Page 27 of Intense (Beneath The Blaze #3)
STEPHANIE
Song- Delusional, Visenya
“ M orning,” I say to Josh as he walks past me.
He offers me a strained smile in return.
Weird. Maybe he’s still hungover from Vegas.
But then I round the corner into reception, and the two nurses behind the desk just… stare. No words. Just blinking, like I’ve grown a second fucking head.
I frown, pulling out my phone and opening the camera.
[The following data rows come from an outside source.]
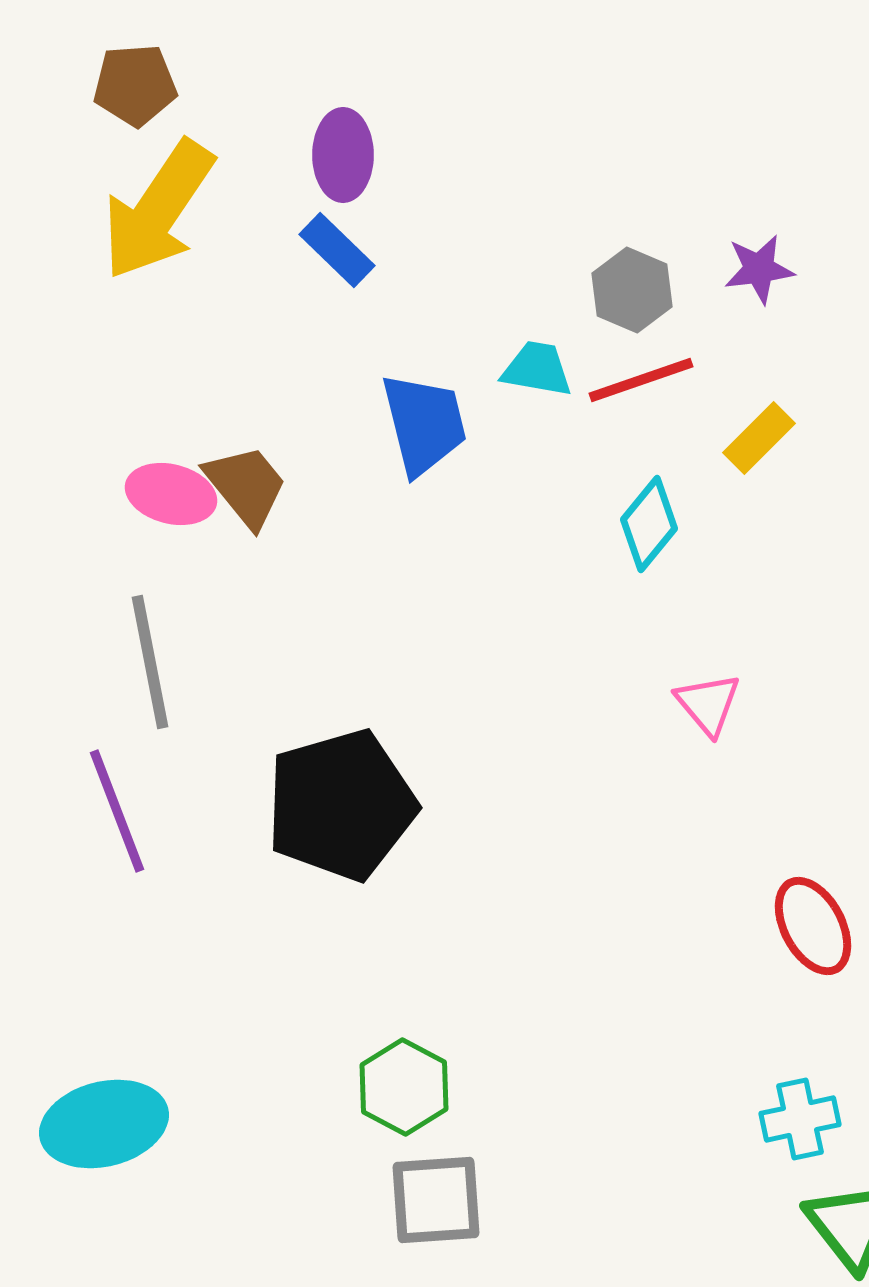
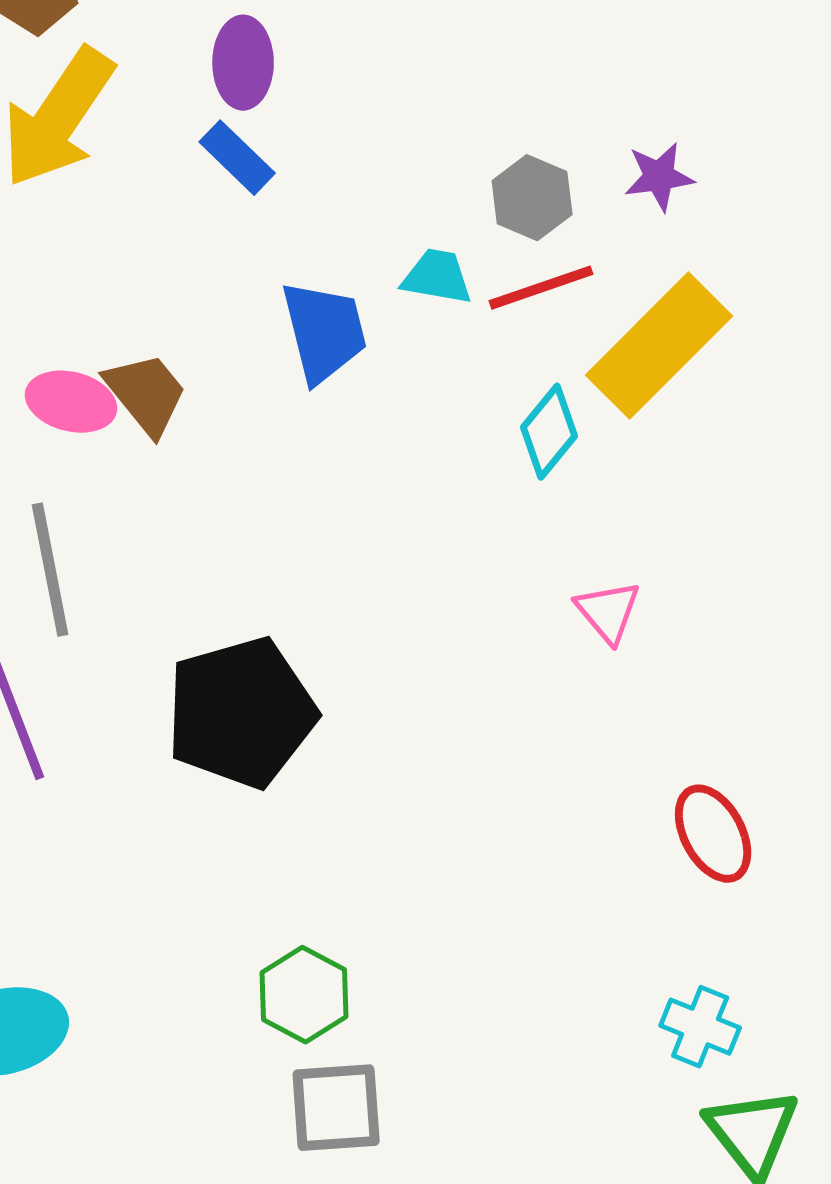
yellow rectangle: (759, 438) -> (659, 346), size x2.0
cyan cross: (800, 1119) -> (700, 1027), turned 34

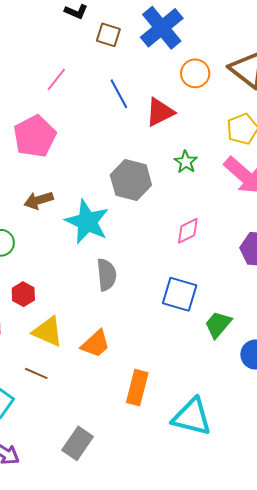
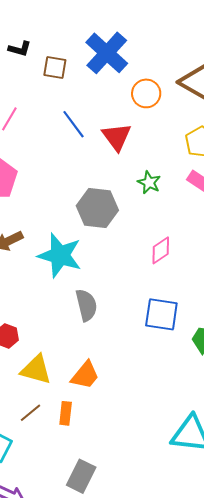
red triangle: (160, 112) -> (117, 137), turned -32
brown line: (36, 373) -> (31, 413), turned -55
orange rectangle: (137, 388) -> (66, 413), moved, size x0.7

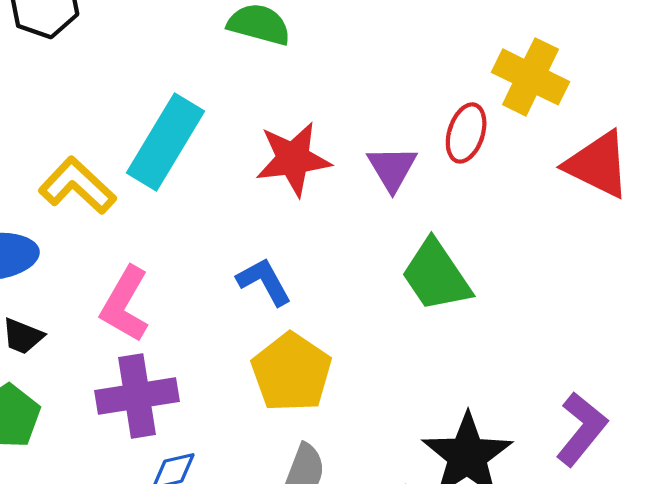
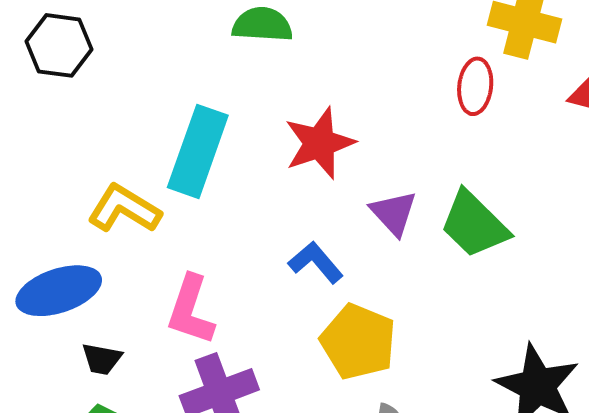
purple triangle: (392, 168) -> (394, 213), moved

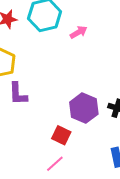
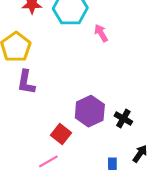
pink arrow: (79, 32) -> (101, 33), turned -102

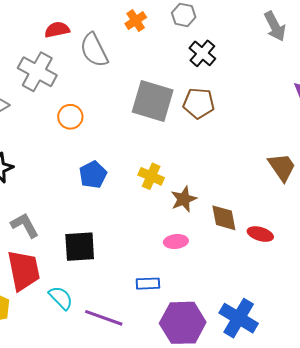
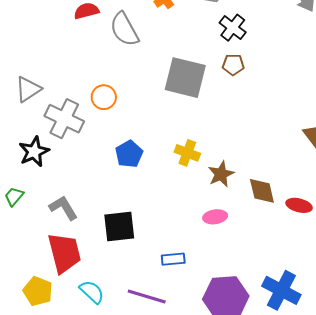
gray cross: (37, 72) -> (64, 119), moved
brown pentagon: (199, 103) -> (233, 65), moved, size x0.7
blue rectangle: (148, 284) -> (173, 259), moved
cyan semicircle: (61, 298) -> (92, 292), moved

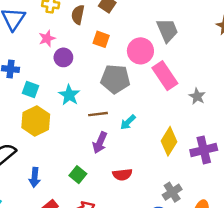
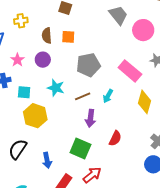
brown semicircle: (78, 15) -> (47, 36), moved
pink star: (47, 38) -> (17, 60), moved
pink circle: (140, 51) -> (143, 30), moved
pink rectangle: (165, 76) -> (130, 71), moved
green square: (78, 175) -> (80, 148), size x1.5
red semicircle: (122, 175) -> (115, 138), turned -42

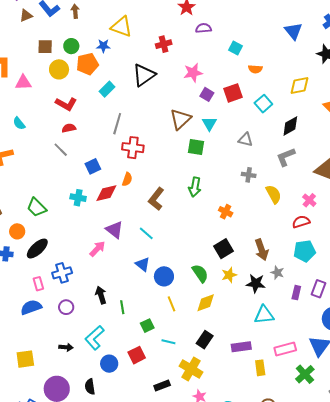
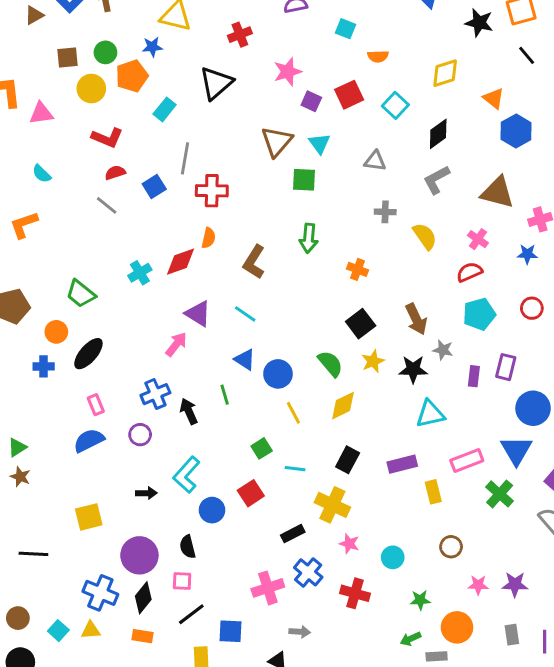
blue square: (93, 166) -> (154, 187), moved
cyan cross: (78, 198) -> (140, 273), turned -35
blue cross: (62, 273) -> (155, 394), moved
green line: (122, 307) -> (225, 395), moved

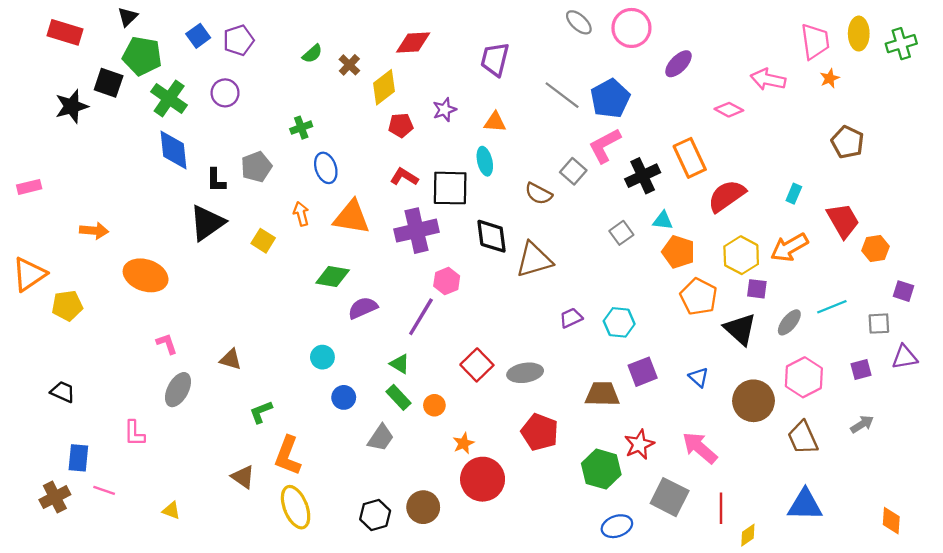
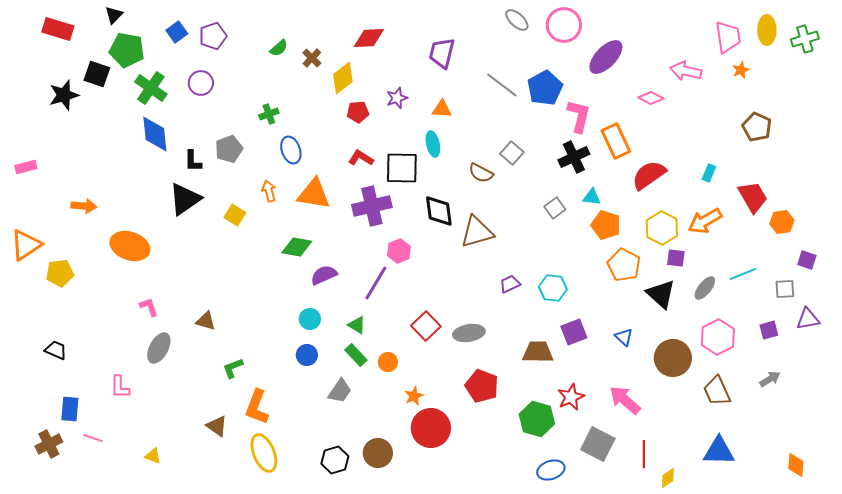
purple ellipse: (678, 64) -> (606, 57), size x1.4
pink L-shape: (605, 146) -> (579, 116), moved, turned 132
cyan circle: (322, 357) -> (310, 319), moved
No mascara smudges. No lipstick on my teeth. My hair’s fine. I don’t get it.
I keep walking, shoulders stiff, eyes forward, pretending not to care while my heart thuds like a warning shot in my chest.
As I reach my office, I grab the door handle—then stop.
Something’s off. Viscerally wrong.
And there it is.
A new plaque. Bright, gold, and sickening.
Dr. Stephanie Quinn
My stomach twists. Rage flashes hot and white in my bloodstream.
How fucking dare he.
I dig my nails under the edge of the plaque, trying to rip it off, but the damn thing won’t budge. I’m seconds from causing a scene, so instead, I shove the door open and storm inside.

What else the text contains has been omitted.